▶ [Material to process]:
>>>

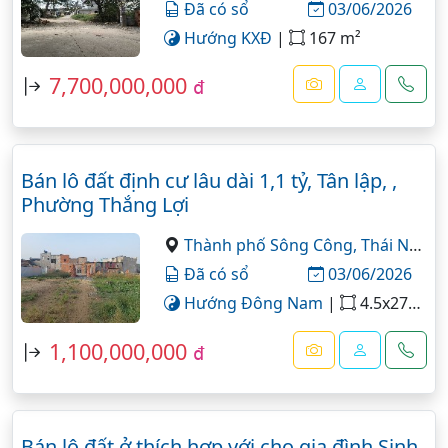
Đã có sổ
03/06/2026
Hướng KXĐ
|
167 m²
7,700,000,000
đ
Bán lô đất định cư lâu dài 1,1 tỷ, Tân lập, ,
Phường Thắng Lợi
Thành phố Sông Công,
Thái Nguyên
Đã có sổ
03/06/2026
Hướng Đông Nam
|
4.5x27=122 m²
1,100,000,000
đ
Bán lô đất ở thích hợp với cho gia đình Sinh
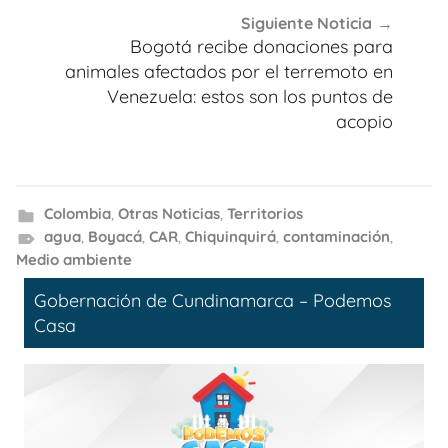
Siguiente Noticia
Bogotá recibe donaciones para
animales afectados por el terremoto en
Venezuela: estos son los puntos de
acopio
Colombia
,
Otras Noticias
,
Territorios
agua
,
Boyacá
,
CAR
,
Chiquinquirá
,
contaminación
,
Medio ambiente
Gobernación de Cundinamarca – Podemos
Casa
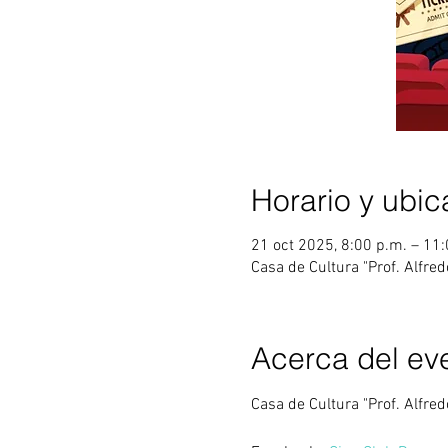
Horario y ubic
21 oct 2025, 8:00 p.m. – 11
Casa de Cultura "Prof. Alfre
Acerca del ev
Casa de Cultura "Prof. Alfre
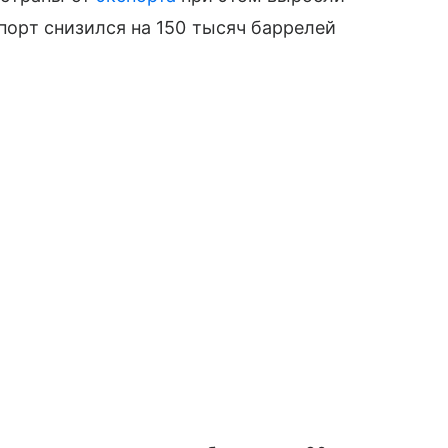
спорт снизился на 150 тысяч баррелей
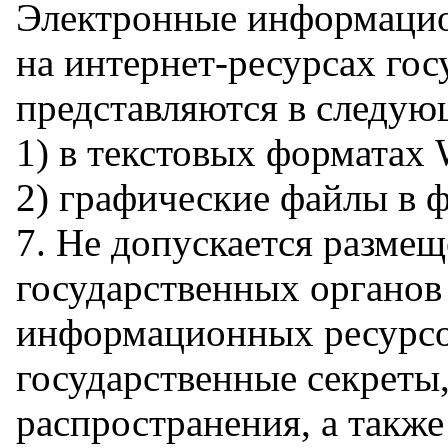
Электронные информацио
на интернет-ресурсах гос
представляются в следую
1) в текстовых форматах 
2) графические файлы в ф
7. Не допускается размещ
государственных органов
информационных ресурсо
государственные секреты
распространения, а такж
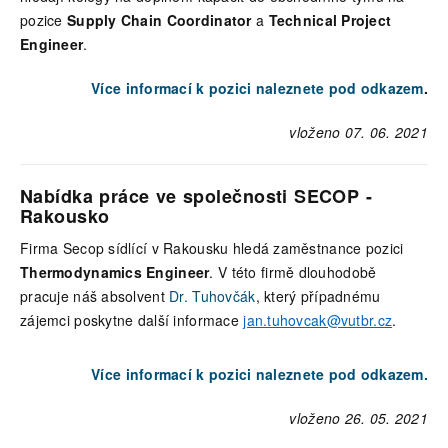
pozice
Supply Chain Coordinator
a
Technical Project
Engineer
.
Více informací k pozici naleznete pod odkazem
.
vloženo 07. 06. 2021
Nabídka práce ve společnosti SECOP -
Rakousko
Firma Secop sídlící v Rakousku hledá zaměstnance pozici
Thermodynamics Engineer
. V této firmě dlouhodobě
pracuje náš absolvent
Dr. Tuhovčák
, který případnému
zájemci poskytne další informace
jan.tuhovcak@vutbr.cz
.
Více informací k pozici naleznete pod odkazem.
vloženo 26. 05. 2021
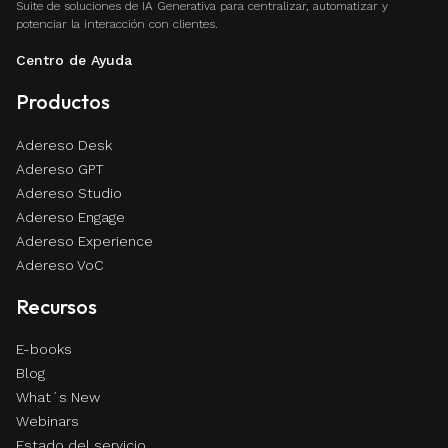
Suite de soluciones de IA Generativa para centralizar, automatizar y
potenciar la interacción con clientes.
Centro de Ayuda
Productos
Adereso Desk
Adereso GPT
Adereso Studio
Adereso Engage
Adereso Experience
Adereso VoC
Recursos
E-books
Blog
What´s New
Webinars
Estado del servicio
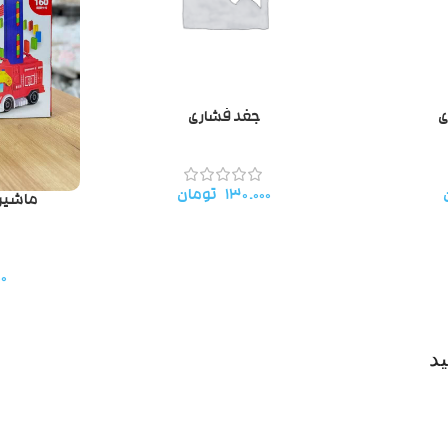
ی
جغد فشاری
۱۳۰.۰۰۰
تومان
ماشین
۰۰
د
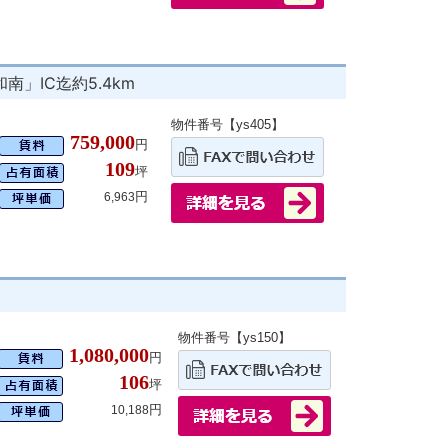
」IC迄約5.4km
物件番号【ys405】
759,000
円
109
坪
円
6,963
物件番号【ys150】
1,080,000
円
106
坪
円
10,188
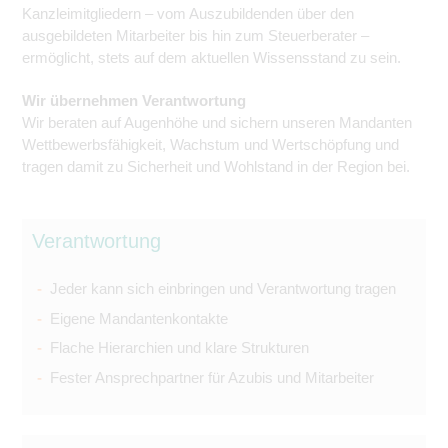
Kanzleimitgliedern – vom Auszubildenden über den
ausgebildeten Mitarbeiter bis hin zum Steuerberater –
ermöglicht, stets auf dem aktuellen Wissensstand zu sein.
Wir übernehmen Verantwortung
Wir beraten auf Augenhöhe und sichern unseren Mandanten
Wettbewerbsfähigkeit, Wachstum und Wertschöpfung und
tragen damit zu Sicherheit und Wohlstand in der Region bei.
Verantwortung
Jeder kann sich einbringen und Verantwortung tragen
Eigene Mandantenkontakte
Flache Hierarchien und klare Strukturen
Fester Ansprechpartner für Azubis und Mitarbeiter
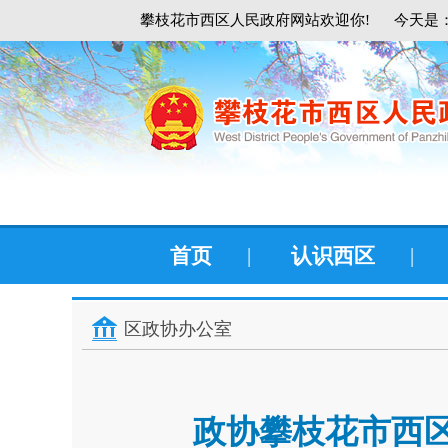
攀枝花市西区人民政府网站欢迎你!
今天是：
首页
|
认识西区
|
区政协办公室
政协攀枝花市西区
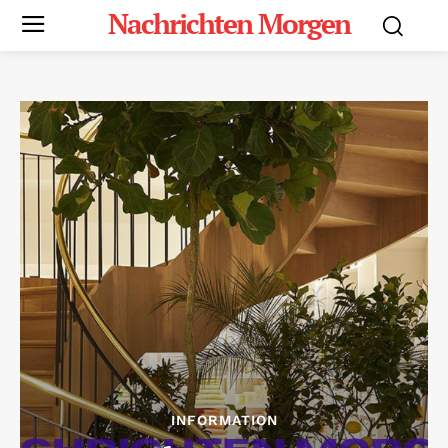
Nachrichten Morgen
INFORMATION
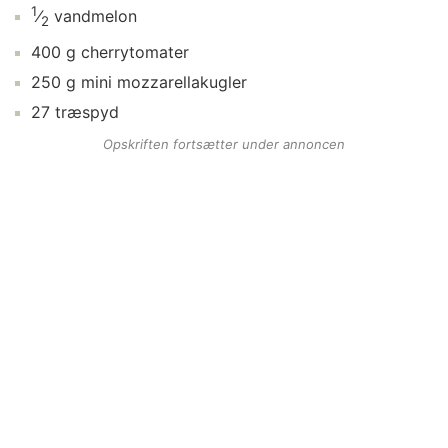
1
⁄
vandmelon
2
400
g
cherrytomater
250
g
mini mozzarellakugler
27
træspyd
Opskriften fortsætter under annoncen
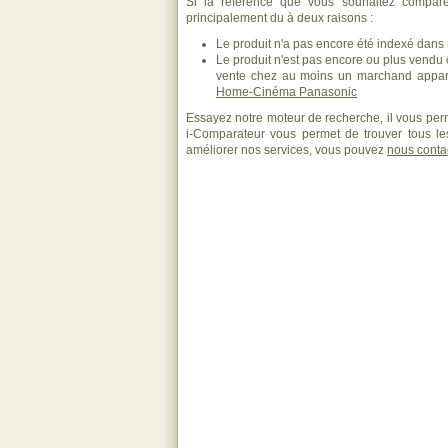
Si la référence que vous souhaitez compare
principalement du à deux raisons :
Le produit n'a pas encore été indexé dans n
Le produit n'est pas encore ou plus vendu
vente chez au moins un marchand appara
Home-Cinéma Panasonic
Essayez notre moteur de recherche, il vous perm
i-Comparateur vous permet de trouver tous les
améliorer nos services, vous pouvez
nous conta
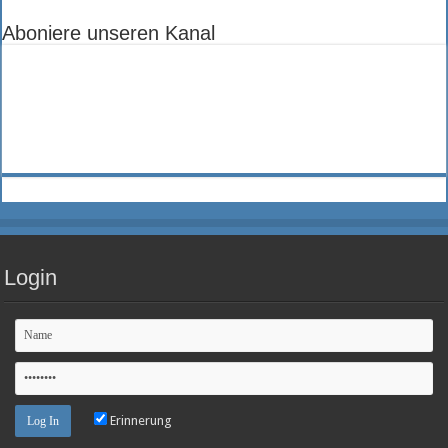
Aboniere unseren Kanal
Login
Erinnerung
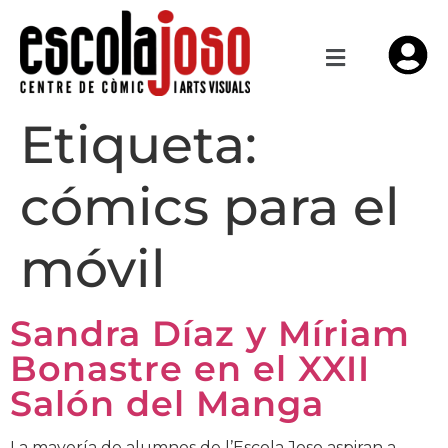
Etiqueta:
cómics para el
móvil
Sandra Díaz y Míriam
Bonastre en el XXII
Salón del Manga
La mayoría de alumnos de l’Escola Joso aspiran a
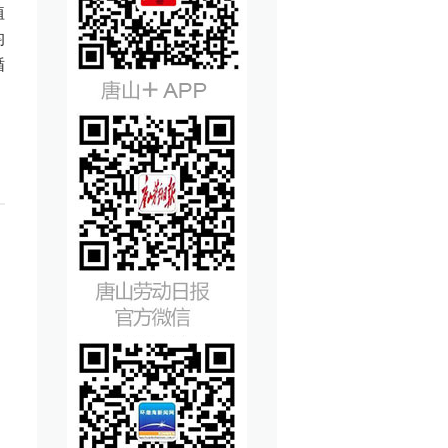
植
均
循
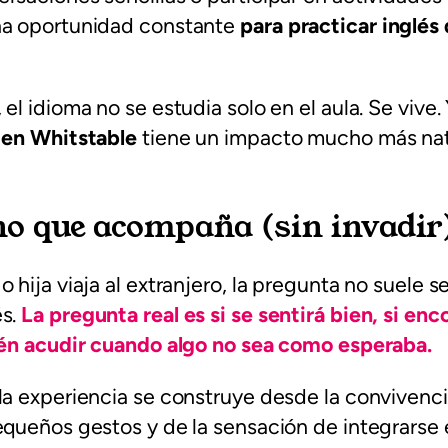
na oportunidad constante
para practicar inglés
el idioma no se estudia solo en el aula. Se vive.
s en Whitstable
tiene un impacto mucho más nat
no que acompaña (sin invadir
 hija viaja al extranjero, la pregunta no suele se
és.
La pregunta real es si se sentirá bien, si enco
uién acudir cuando algo no sea como esperaba.
la experiencia se construye desde la convivencia
equeños gestos y de la sensación de integrarse 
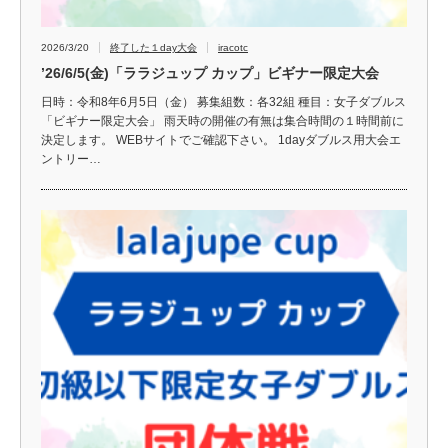
2026/3/20
終了した１day大会
iracotc
’26/6/5(金)「ララジュップ カップ」ビギナー限定大会
日時：令和8年6月5日（金） 募集組数：各32組 種目：女子ダブルス
「ビギナー限定大会」 雨天時の開催の有無は集合時間の１時間前に
決定します。 WEBサイトでご確認下さい。 1dayダブルス用大会エ
ントリー…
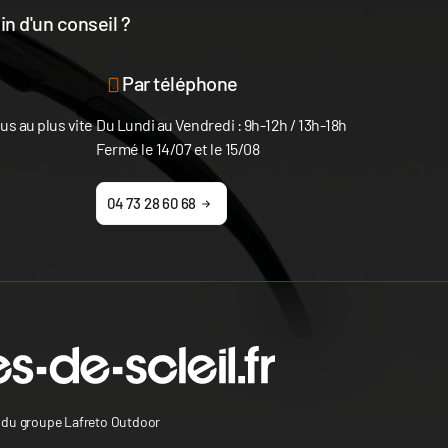
n d'un conseil ?
disposition
Par téléphone
s au plus vite
Du Lundi au Vendredi : 9h-12h / 13h-18h
Fermé le 14/07 et le 15/08
04 73 28 60 68
s du groupe Lafreto Outdoor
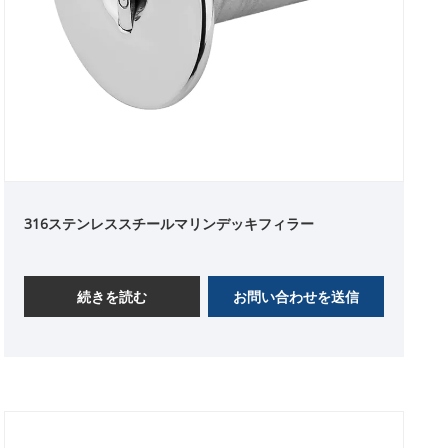
316ステンレススチールマリンデッキフィラー
続きを読む
お問い合わせを送信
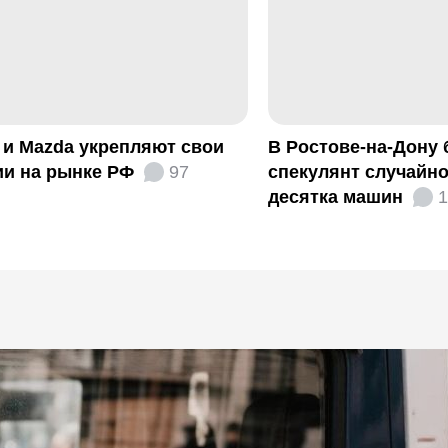
 и Mazda укрепляют свои
В Ростове-на-Дону
ии на рынке РФ
97
спекулянт случайно
десятка машин
1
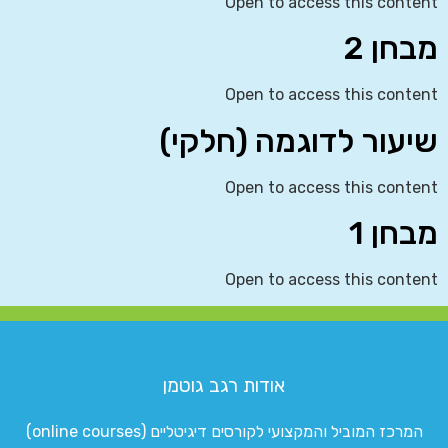
Open to access this content
מבחן 2
Open to access this content
שיעור לדוגמה (חלקי)
Open to access this content
מבחן 1
Open to access this content
אודות רגב גוטמן
המרכז המוביל והמקצועי לקורסים דיגיטליים (online courses)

<<<

▶ [Directions for this task]:
Each line above should be set down exactly as written, with pictures excluded.

▶ [Solution to this exercise]:
Đã có sổ
03/06/2026
Hướng KXĐ
|
167 m²
7,700,000,000
đ
Bán lô đất định cư lâu dài 1,1 tỷ, Tân lập, ,
Phường Thắng Lợi
Thành phố Sông Công,
Thái Nguyên
Đã có sổ
03/06/2026
Hướng Đông Nam
|
4.5x27=122 m²
1,100,000,000
đ
Bán lô đất ở thích hợp với cho gia đình Sinh
Siguiente Noticia
Bogotá recibe donaciones para
animales afectados por el terremoto en
Venezuela: estos son los puntos de
acopio
Colombia
,
Otras Noticias
,
Territorios
agua
,
Boyacá
,
CAR
,
Chiquinquirá
,
contaminación
,
Medio ambiente
Gobernación de Cundinamarca – Podemos
Casa
Horario y ubic
21 oct 2025, 8:00 p.m. – 11
Casa de Cultura "Prof. Alfre
Acerca del ev
Casa de Cultura "Prof. Alfre
спорт снизился на 150 тысяч баррелей
Электронные информацио
на интернет-ресурсах гос
представляются в следую
1) в текстовых форматах 
2) графические файлы в ф
7. Не допускается размещ
государственных органов
информационных ресурсо
государственные секреты
распространения, а такж
pozice
Supply Chain Coordinator
a
Technical Project
Engineer
.
Více informací k pozici naleznete pod odkazem
.
vloženo 07. 06. 2021
Nabídka práce ve společnosti SECOP -
Rakousko
Firma Secop sídlící v Rakousku hledá zaměstnance pozici
Thermodynamics Engineer
. V této firmě dlouhodobě
pracuje náš absolvent
Dr. Tuhovčák
, který případnému
zájemci poskytne další informace
jan.tuhovcak@vutbr.cz
.
Více informací k pozici naleznete pod odkazem.
vloženo 26. 05. 2021
Suite de soluciones de IA Generativa para centralizar, automatizar y
potenciar la interacción con clientes.
Centro de Ayuda
Productos
Adereso Desk
Adereso GPT
Adereso Studio
Adereso Engage
Adereso Experience
Adereso VoC
Recursos
E-books
Blog
What´s New
Webinars
Estado del servicio
ی
جغد فشاری
۱۳۰.۰۰۰
تومان
ماشین
۰۰
د
」IC迄約5.4km
物件番号【ys405】
759,000
円
109
坪
円
6,963
物件番号【ys150】
1,080,000
円
106
坪
円
10,188
Kanzleimitgliedern – vom Auszubildenden über den
ausgebildeten Mitarbeiter bis hin zum Steuerberater –
ermöglicht, stets auf dem aktuellen Wissensstand zu sein.
Wir übernehmen Verantwortung
Wir beraten auf Augenhöhe und sichern unseren Mandanten
Wettbewerbsfähigkeit, Wachstum und Wertschöpfung und
tragen damit zu Sicherheit und Wohlstand in der Region bei.
Verantwortung
Jeder kann sich einbringen und Verantwortung tragen
Eigene Mandantenkontakte
Flache Hierarchien und klare Strukturen
Fester Ansprechpartner für Azubis und Mitarbeiter
攀枝花市西区人民政府网站欢迎你!
今天是：
首页
|
认识西区
|
区政协办公室
政协攀枝花市西区
Nachrichten Morgen
INFORMATION
1
⁄
vandmelon
2
400
g
cherrytomater
250
g
mini mozzarellakugler
27
træspyd
Opskriften fortsætter under annoncen
Si la référence que vous souhaitez compare
principalement du à deux raisons :
Le produit n'a pas encore été indexé dans n
Le produit n'est pas encore ou plus vendu
vente chez au moins un marchand appara
Home-Cinéma Panasonic
Essayez notre moteur de recherche, il vous perm
i-Comparateur vous permet de trouver tous les
améliorer nos services, vous pouvez
nous conta
Aboniere unseren Kanal
Login
Erinnerung
Etiqueta:
cómics para el
móvil
Sandra Díaz y Míriam
Bonastre en el XXII
Salón del Manga
La mayoría de alumnos de l’Escola Joso aspiran a
植
均
循
na oportunidad constante
para practicar inglés
el idioma no se estudia solo en el aula. Se vive.
s en Whitstable
tiene un impacto mucho más nat
no que acompaña (sin invadir
 hija viaja al extranjero, la pregunta no suele se
és.
La pregunta real es si se sentirá bien, si enco
uién acudir cuando algo no sea como esperaba.
la experiencia se construye desde la convivencia
equeños gestos y de la sensación de integrarse 
2026/3/20
終了した１day大会
iracotc
’26/6/5(金)「ララジュップ カップ」ビギナー限定大会
日時：令和8年6月5日（金） 募集組数：各32組 種目：女子ダブルス
「ビギナー限定大会」 雨天時の開催の有無は集合時間の１時間前に
決定します。 WEBサイトでご確認下さい。 1dayダブルス用大会エ
ントリー…
n d'un conseil ?
disposition
Par téléphone
s au plus vite
Du Lundi au Vendredi : 9h-12h / 13h-18h
Fermé le 14/07 et le 15/08
04 73 28 60 68
s du groupe Lafreto Outdoor
316ステンレススチールマリンデッキフィラー
続きを読む
お問い合わせを送信
 и Mazda укрепляют свои
В Ростове-на-Дону
ии на рынке РФ
97
спекулянт случайно
десятка машин
1
Open to access this content
מבחן 2
Open to access this content
שיעור לדוגמה (חלקי)
Open to access this content
מבחן 1
Open to access this content
אודות רגב גוטמן
המרכז המוביל והמקצועי לקורסים דיגיטליים (online courses)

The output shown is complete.